An unsolved murder … Then Amalie discovers that the man she loves is a ghost. Only she can see and hear him. Perhaps he is real to her because Amalie is the image of her distant ancestor, Jonathan’s bride in that earlier time.
Jonathan was murdered two hundred years ago, and has no knowledge of who killed him or why. A perilous trip to the past… When Jonathan asks her to help him by returning with him to his past, Amalie is torn. If she helps him solve the mystery surrounding his death, she could lose him forever.
If she doesn’t, she is stuck with a ghost for a lover. And a love that crosses the boundaries of time.
To save Jonathan, Amalie agrees to travel with him back in time to the Caribbean of the 1800’s, when sugar reigned supreme and the slave trade was making fortunes for wealthy planters and ship owners. Her adventures there include a slave uprising, murder, deceit and an enduring love that crosses the boundaries of time.
A Love That Crosses the Boundaries of Time By Blair McDowell
Delighting In Your Company is scheduled for release by Rebel Ink on April 17, 2012. The title is taken from a song, Greensleeves, attributed to Henry VIII, but the story takes place much later, in two time periods, the present and the early eighteen hundreds. Delighting In Your Company is a paranormal romance with time travel.
The idea for this story had its origins many years ago. I was building a house on the small Dutch island of St. Eustatius, in the Caribbean. I had no electricity and no running water. I had to dip water for cooking and bathing by bucket from an outdoor cistern. I was, as the locals put it, “Out in de bush.” A friend who lived some distance up the hill from me, a local black woman named Mrs. Belle, asked me if I wasn’t afraid at night, staying way out in the country by myself. Since the crime rate on this tiny piece of paradise was zero, I asked her what I should be afraid of. “The jumbies,” she answered. I didn’t know the meaning of the word. “The jumbies,” she repeated, “The dead who walk.”
I was to hear that word many times in succeeding years. Belief in the occult is alive and well in the Caribbean. I heard stories about the mysterious crack in the steeple of the Methodist Church, about the woman who was buried standing up in the Anglican cemetery, and about the ghost who walks White Wall Road. I heard these legends not once, but many times and from many people. I heard also about the practice of Obeah, an ancient religion based on a belief in black magic, brought from Africa to the Caribbean by the slaves. Although people speak about it in hushed tones and infrequently, its practices have definitely survived into the twenty-first century in the Caribbean.

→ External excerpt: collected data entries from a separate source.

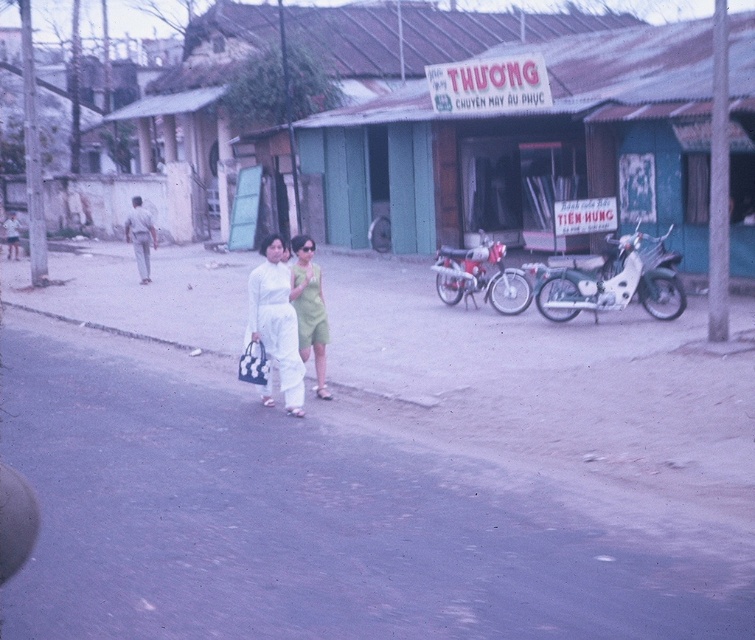 Does metallic red motorcycle at center appear over green matte dress at center?

Yes, metallic red motorcycle at center is above green matte dress at center.

From the picture: Can you confirm if metallic red motorcycle at center is thinner than green matte dress at center?

In fact, metallic red motorcycle at center might be wider than green matte dress at center.

Is point (488, 292) positioned behind point (310, 307)?

That is True.

The width and height of the screenshot is (755, 640). I want to click on metallic red motorcycle at center, so click(x=479, y=276).

Can you confirm if metallic red motorcycle at center is thinner than light gray cotton pants at left?

Yes, metallic red motorcycle at center is thinner than light gray cotton pants at left.

The height and width of the screenshot is (640, 755). I want to click on metallic red motorcycle at center, so click(479, 276).

Measure the distance between point (455, 257) and camera.

A distance of 17.33 meters exists between point (455, 257) and camera.

This screenshot has width=755, height=640. Find the location of `metallic red motorcycle at center`. metallic red motorcycle at center is located at coordinates (479, 276).

Does white matte motorcycle at right appear on the right side of white matte dress at center?

Yes, white matte motorcycle at right is to the right of white matte dress at center.

Who is positioned more to the left, white matte motorcycle at right or white matte dress at center?

white matte dress at center

Between point (629, 275) and point (287, 316), which one is positioned in front?

Point (287, 316) is in front.

Locate an element on the screen. The image size is (755, 640). white matte motorcycle at right is located at coordinates (615, 282).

When I decided to write a book placed on my beloved island, these stories all came flooding back to me. So I made my hero, Jonathan, the ghost of an eighteenth century planter who was mysteriously murdered, and has walked White Wall Road ever since. My heroine, Amalie, is a twenty-first century descendant of Jonathan’s betrothed, who has the misfortune of falling in love with a jumbie.

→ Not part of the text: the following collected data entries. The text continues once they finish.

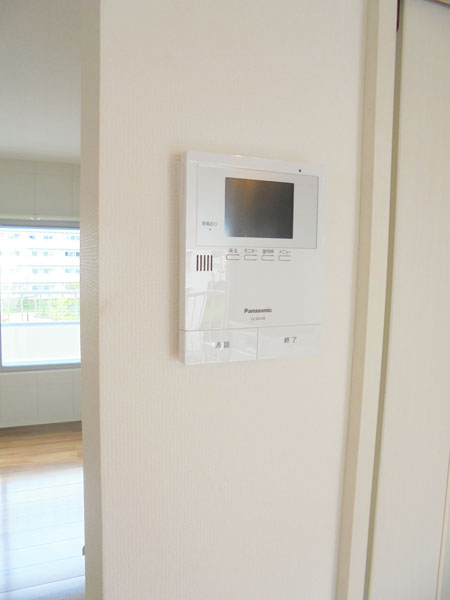 Find the location of a particular element. This screenshot has height=600, width=450. wall screen is located at coordinates (44, 286). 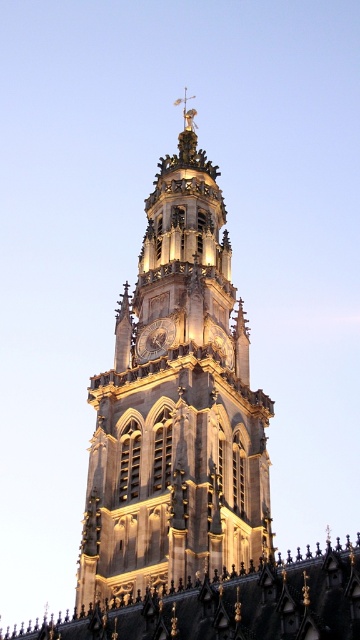 You are a maintenance worker needing to reach both the golden stone tower at center and the golden metallic clock at center for inspection. You have a ladder that can extend up to 12 meters. Can you safely inspect both objects with your current ladder?

The golden stone tower at center and golden metallic clock at center are 13.51 meters apart from each other. Since your ladder only extends up to 12 meters, you cannot safely reach both objects with your current ladder.

You are an architect analyzing the Gothic tower. Based on the image, which object is taller between the golden stone tower at center and the golden metallic clock at center?

The golden stone tower at center is much taller than the golden metallic clock at center.

You are standing in front of the Gothic tower and want to find the point at coordinates [177,406]. Where exactly on the tower should you look?

The point at coordinates [177,406] is located on the golden stone tower at center. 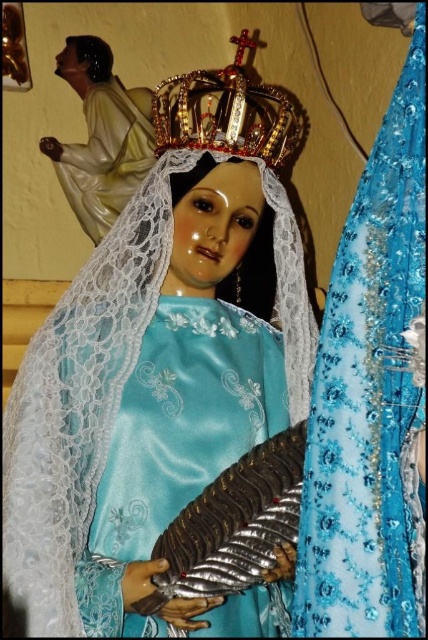 Can you confirm if matte white statue at upper left is taller than gold jeweled crown at upper center?

Yes, matte white statue at upper left is taller than gold jeweled crown at upper center.

Does point (109, 193) come closer to viewer compared to point (231, 80)?

That is False.

The height and width of the screenshot is (640, 428). Find the location of `matte white statue at upper left`. matte white statue at upper left is located at coordinates (101, 136).

Is satin blue dress at center to the left of matte white statue at upper left from the viewer's perspective?

In fact, satin blue dress at center is to the right of matte white statue at upper left.

Does point (86, 568) lie in front of point (148, 152)?

Yes, point (86, 568) is in front of point (148, 152).

You are a GUI agent. You are given a task and a screenshot of the screen. Output one action in this format:
    pyautogui.click(x=<x>, y=<y>)
    Task: Click on the satin blue dress at center
    
    Given the screenshot: What is the action you would take?
    pyautogui.click(x=163, y=376)

Which of these two, satin blue dress at center or gold jeweled crown at upper center, stands taller?

satin blue dress at center

Can you confirm if satin blue dress at center is positioned to the left of gold jeweled crown at upper center?

Correct, you'll find satin blue dress at center to the left of gold jeweled crown at upper center.

Between point (137, 513) and point (208, 115), which one is positioned behind?

Positioned behind is point (208, 115).

What are the coordinates of `satin blue dress at center` in the screenshot? It's located at (163, 376). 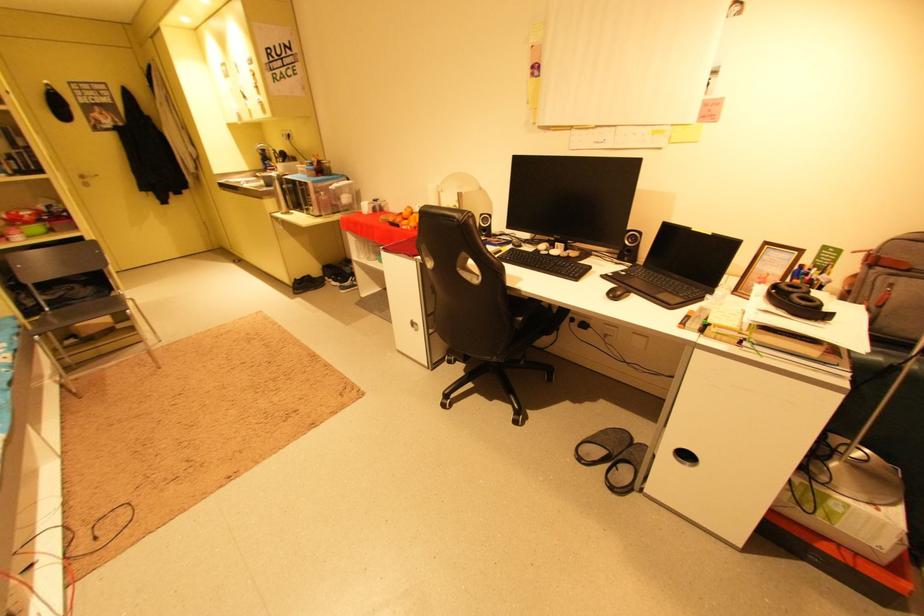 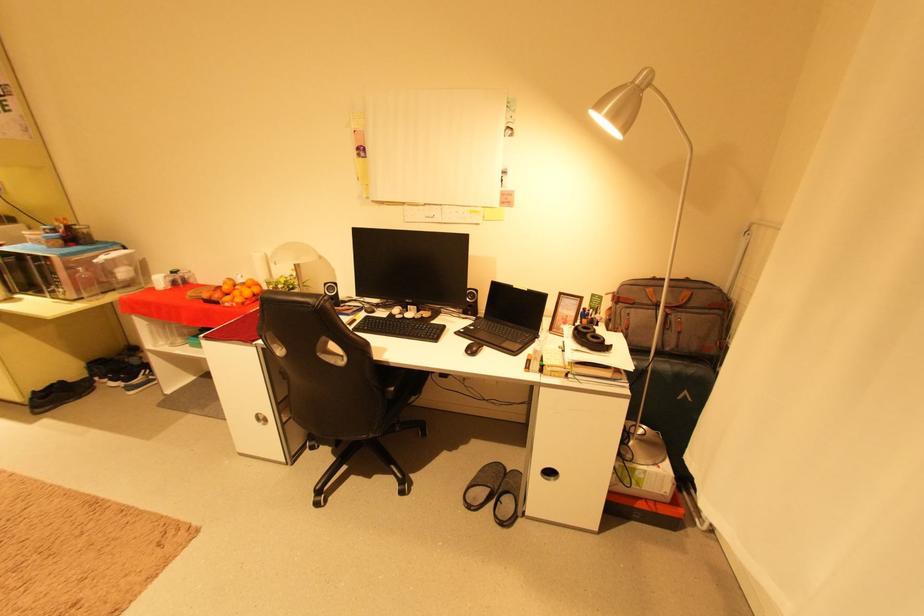 The point at [621,286] is marked in the first image. Where is the corresponding point in the second image?

(475, 342) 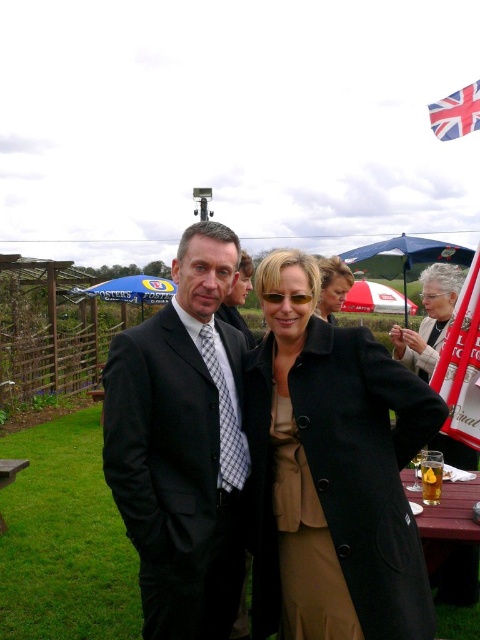 Is matte black suit at center above union jack fabric at upper right?

Actually, matte black suit at center is below union jack fabric at upper right.

Can you confirm if matte black suit at center is positioned to the left of union jack fabric at upper right?

Yes, matte black suit at center is to the left of union jack fabric at upper right.

Image resolution: width=480 pixels, height=640 pixels. What do you see at coordinates (181, 444) in the screenshot?
I see `matte black suit at center` at bounding box center [181, 444].

This screenshot has width=480, height=640. I want to click on matte black suit at center, so click(181, 444).

Based on the photo, between brown leather jacket at center and translucent glass mug at center, which one has less height?

translucent glass mug at center

What do you see at coordinates (429, 320) in the screenshot? Image resolution: width=480 pixels, height=640 pixels. I see `brown leather jacket at center` at bounding box center [429, 320].

Does point (394, 348) come closer to viewer compared to point (430, 499)?

No, it is behind (430, 499).

Where is `brown leather jacket at center`? brown leather jacket at center is located at coordinates (429, 320).

Can you confirm if matte black suit at center is taller than brown leather jacket at center?

Yes, matte black suit at center is taller than brown leather jacket at center.

Based on the photo, who is shorter, matte black suit at center or brown leather jacket at center?

Standing shorter between the two is brown leather jacket at center.

Where is `matte black suit at center`? The height and width of the screenshot is (640, 480). matte black suit at center is located at coordinates (181, 444).

Locate an element on the screen. The image size is (480, 640). matte black suit at center is located at coordinates click(x=181, y=444). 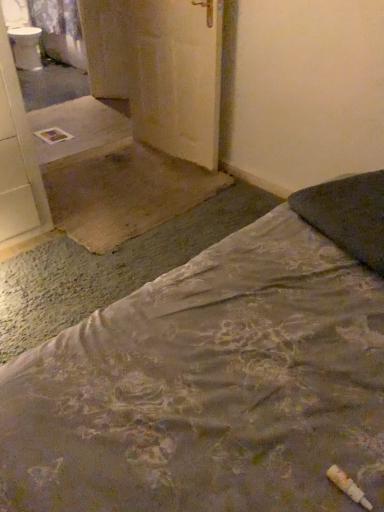 Question: Is matte yellow door at center not inside floral fabric bed at lower right?

Choices:
 (A) yes
 (B) no

Answer: (A)

Question: Is matte yellow door at center in contact with floral fabric bed at lower right?

Choices:
 (A) yes
 (B) no

Answer: (B)

Question: Does matte yellow door at center have a greater width compared to floral fabric bed at lower right?

Choices:
 (A) no
 (B) yes

Answer: (A)

Question: From the image's perspective, is matte yellow door at center located above floral fabric bed at lower right?

Choices:
 (A) no
 (B) yes

Answer: (B)

Question: Is matte yellow door at center further to camera compared to floral fabric bed at lower right?

Choices:
 (A) yes
 (B) no

Answer: (A)

Question: Is matte yellow door at center far away from floral fabric bed at lower right?

Choices:
 (A) no
 (B) yes

Answer: (B)

Question: Is dark gray fabric pillow at upper right facing away from matte yellow door at center?

Choices:
 (A) no
 (B) yes

Answer: (A)

Question: Could matte yellow door at center be considered to be inside dark gray fabric pillow at upper right?

Choices:
 (A) yes
 (B) no

Answer: (B)

Question: Does dark gray fabric pillow at upper right have a lesser width compared to matte yellow door at center?

Choices:
 (A) yes
 (B) no

Answer: (B)

Question: Are dark gray fabric pillow at upper right and matte yellow door at center making contact?

Choices:
 (A) yes
 (B) no

Answer: (B)

Question: Considering the relative positions of dark gray fabric pillow at upper right and matte yellow door at center in the image provided, is dark gray fabric pillow at upper right to the right of matte yellow door at center from the viewer's perspective?

Choices:
 (A) yes
 (B) no

Answer: (A)

Question: Is dark gray fabric pillow at upper right not near matte yellow door at center?

Choices:
 (A) yes
 (B) no

Answer: (A)

Question: Is floral fabric bed at lower right at the back of white glossy sink at upper left?

Choices:
 (A) yes
 (B) no

Answer: (B)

In the following scene, Amalie has recently arrived on the island, and her cousin, Josephina, is showing her through the local Historical Society Museum.
Josephina hesitated. “There’s one further thing I want you to see. It’s why I brought you here this morning.”
Puzzled, Amalie followed her into a drawing room furnished in eighteenth century style with a camelback sofa and wing chairs. Portraits lined the walls.
“Our past Administrators and their wives,” Josephina commented as she walked across the room and looked up at one particular picture.
Amalie followed her gaze and gasped. She was looking at a portrait of herself.
“Amalie Ansett Benstone.”
Amalie studied the image. The woman’s clothing was different, and that other Amalie’s ash blond hair was arranged formally in the long soft curls popular in that day rather than in the simple casual style today’s Amalie preferred. But the portrait could have been her own.
The woman in the picture appeared to be younger than Amalie by nine or ten years. She was perhaps eighteen. There was a softness about her face. It was gentle and sweet where Amalie’s own features were a bit sharper, more defined. That was probably due to the fact that she was older. However, there was one marked difference. Amalie Ansett Benstone’s eyes were brown like hers, but they held no life. They were eyes that saw nothing.
“What happened to her? Why are her eyes so dead?”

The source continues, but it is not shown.